La trampa del ingreso medio-bajo

En países como el nuestro la obtención de elevadas tasas de crecimiento del ingreso per cápita resulta de la interacción dinámica de dos grandes sectores.

En países como el nuestro la obtención de elevadas tasas de crecimiento del ingreso per cápita resulta de la interacción dinámica de dos grandes sectores.

El sector “tradicional”, que genera la mayor parte del empleo, sería aquel que procura medios de sobrevivencia a un extenso bolsón de personas, ocupadas en actividades de muy baja productividad, quienes constituyen un enorme “ejército de reserva” de mano de obra barata.

El sector “moderno” se caracteriza por el uso de una tecnología más avanzada, mayor intensidad de capital y rendimientos crecientes. Para poder expandirse con rapidez y absorber la fuerza de trabajo excedente del primer sector, el sector moderno debe producir bienes con una elevada elasticidad ingreso de la demanda, que suelen corresponder a aquellos de mayor complejidad tecnológica.

La absorción de la fuerza de trabajo del sector tradicional por parte del sector moderno se reflejaría en un rápido incremento de la productividad como resultado del creciente traslado de fuerza de trabajo desde un sector de menor productividad hacia uno de mayor productividad, y de los rendimientos crecientes atribuibles a este último.

Pero si el sector moderno produce solo un número limitado de bienes de limitada complejidad tecnológica, escaso valor agregado y pobre dinamismo de la demanda, no podrá expandirse con la rapidez necesaria para absorber una oferta de fuerza de trabajo que estaría creciendo de manera acelerada, si introducimos el supuesto de que el país atraviesa la fase del bono demográfico.

En este caso, la fuerza de trabajo continuará encontrando empleo, principalmente en actividades de muy baja productividad, lo cual presionará a la baja la productividad promedio de la economía, y el sector moderno no crecería con el dinamismo necesario para llegar a convertirse en el mayor generador de empleos. Para que pueda surgir y expandirse un sector moderno capaz de producir bienes de creciente complejidad y elevada elasticidad ingreso, el país debe desarrollar la capacidad de adquirir, aprender a dominar y adaptar el conocimiento y la tecnología —y eventualmente llegar a generarlos— y la necesaria plataforma de recursos humanos.

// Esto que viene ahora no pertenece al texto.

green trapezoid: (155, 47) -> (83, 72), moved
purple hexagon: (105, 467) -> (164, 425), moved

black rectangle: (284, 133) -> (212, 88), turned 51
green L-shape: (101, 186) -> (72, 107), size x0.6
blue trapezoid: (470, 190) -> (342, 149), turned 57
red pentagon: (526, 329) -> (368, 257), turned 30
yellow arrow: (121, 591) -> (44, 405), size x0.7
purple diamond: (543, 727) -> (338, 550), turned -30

El desafío es entender cómo apoyar mejor el desarrollo de las capacidades tecnológicas y productivas necesarias para entrar a competir en nuevas actividades dinámicas. La inteligencia de mercados debe convertirse en la guía del esfuerzo coordinado para desarrollar nuevas actividades y encadenamientos.

Se requerirá establecer los mecanismos de financiamiento que permitan sostener las tasas de inversión requeridas para lograr la diversificación de la economía hacia nuevas actividades dinámicas, y apoyar estas últimas mientras logran desarrollar las capacidades necesarias para llegar a competir exitosamente en el mercado interno y externo, condicionando cualquier apoyo al logro de metas de desempeño específicas.

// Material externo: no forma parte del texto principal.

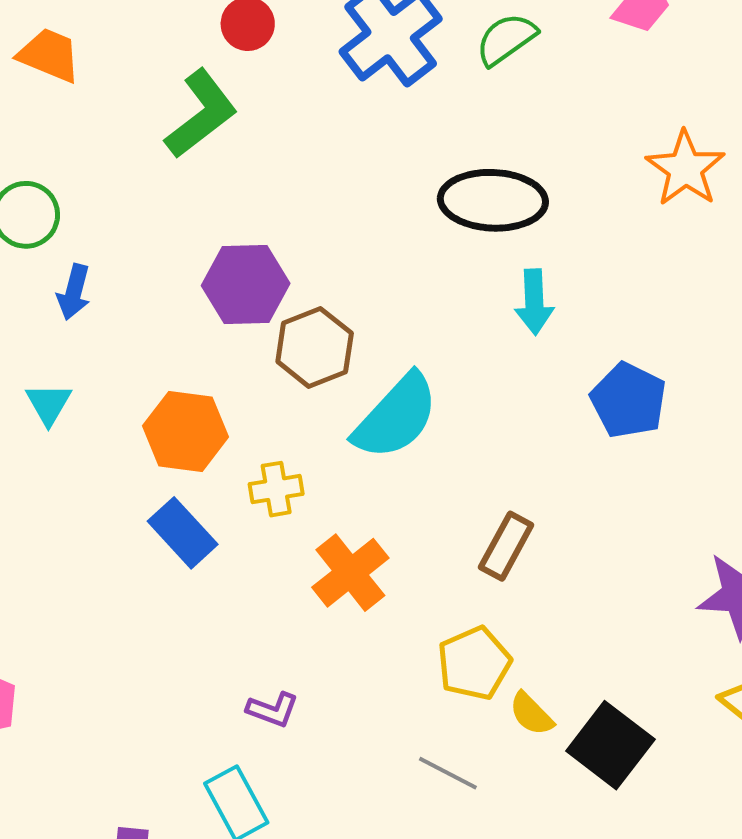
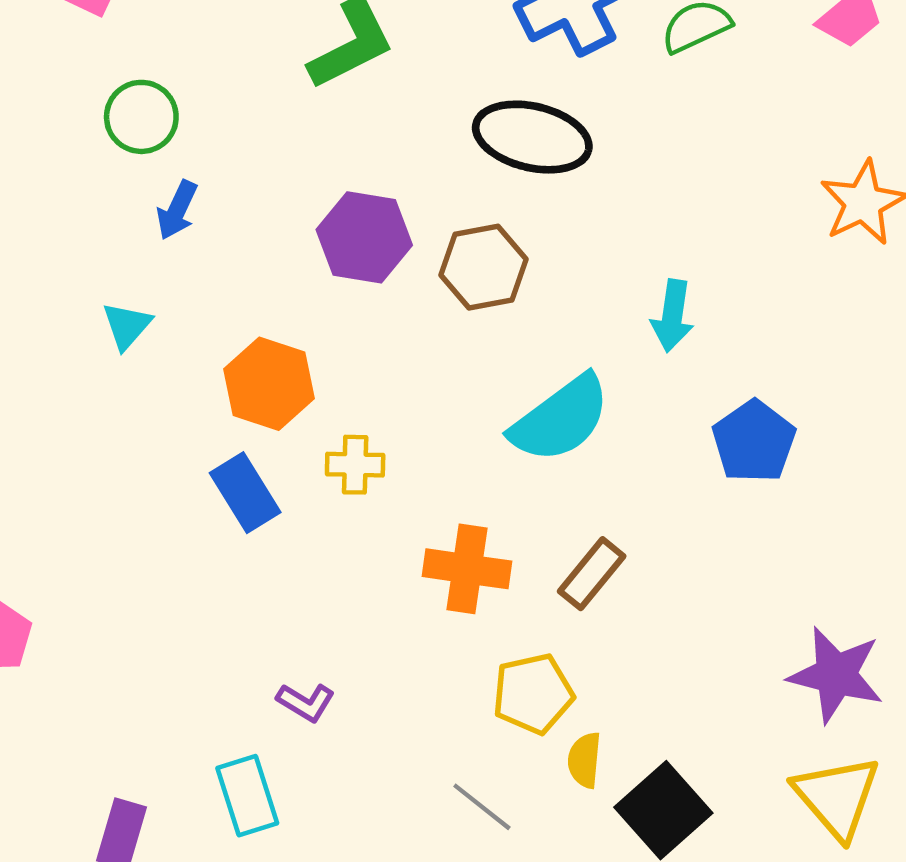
black ellipse: (493, 200) -> (532, 137), moved
brown hexagon: (315, 347) -> (483, 267), moved
cyan semicircle: (396, 417) -> (560, 419), moved
orange cross: (350, 573) -> (467, 569), moved, turned 36
yellow semicircle: (531, 714) -> (584, 760), turned 39

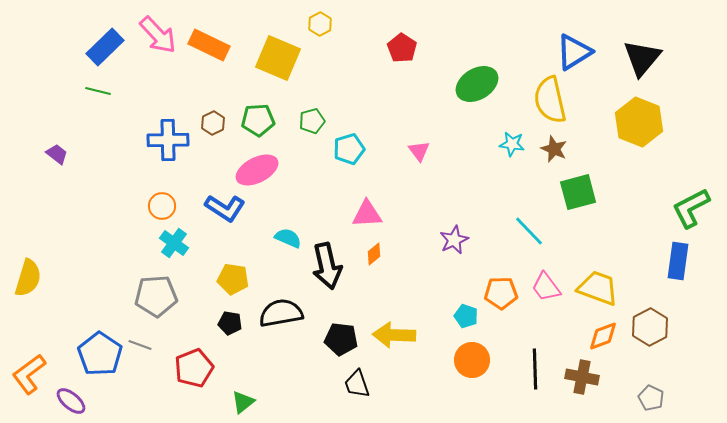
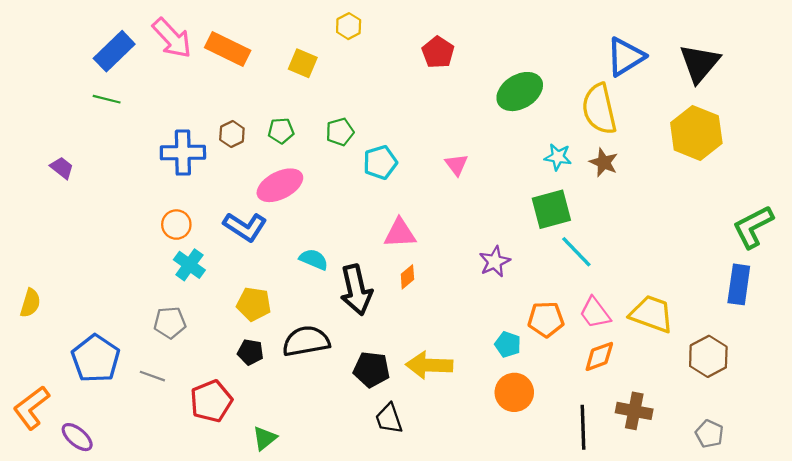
yellow square: (278, 58) -> (303, 63), size x0.6
green pentagon: (258, 120) -> (281, 131), size x0.7
green square: (578, 192) -> (551, 209), moved
yellow semicircle: (28, 278) -> (30, 303), size x0.7
gray pentagon: (156, 296) -> (170, 323), size x0.7
orange diamond: (603, 336) -> (599, 356), moved
blue pentagon: (100, 354) -> (96, 359), moved
black line: (535, 369) -> (583, 427), moved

De lo contrario, el sector “moderno” continuará especializado en producir únicamente aquellos bienes que le permitan aprovechar las ventajas derivadas de una fuerza de trabajo abundante y muy barata, enfrentando la competencia de países en donde esta abundancia es varios ordenes de magnitud mayor, lo cual convertiría la preservación de salarios excesivamente bajos en condición permanente de competitividad.

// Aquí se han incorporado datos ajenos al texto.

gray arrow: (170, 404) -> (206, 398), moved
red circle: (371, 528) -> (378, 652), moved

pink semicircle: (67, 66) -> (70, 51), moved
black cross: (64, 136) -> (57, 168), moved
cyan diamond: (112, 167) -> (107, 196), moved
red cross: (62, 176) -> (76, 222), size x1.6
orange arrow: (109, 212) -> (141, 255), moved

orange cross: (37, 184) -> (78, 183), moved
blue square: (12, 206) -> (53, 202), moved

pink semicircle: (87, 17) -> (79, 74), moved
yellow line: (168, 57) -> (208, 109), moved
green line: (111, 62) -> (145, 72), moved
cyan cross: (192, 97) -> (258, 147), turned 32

La otra gran ventaja competitiva del país estaría representada por el costo prácticamente nulo que asumen los agentes económicos al explotar los recursos naturales (suelo, agua, bosques, recursos minerales) y por la degradación de dichos recursos, lo cual se reflejaría en una clara tendencia a la sobreexplotación y mayor degradación de los mismos.

El país se vería entonces atrapado en una trampa del ingreso medio-bajo y la implicación seria que, al arribar en 26 años más a la fase de envejecimiento de la población, lo haría con un ingreso per cápita exageradamente más reducido que el de los países desarrollados cuando arribaron a dicha fase.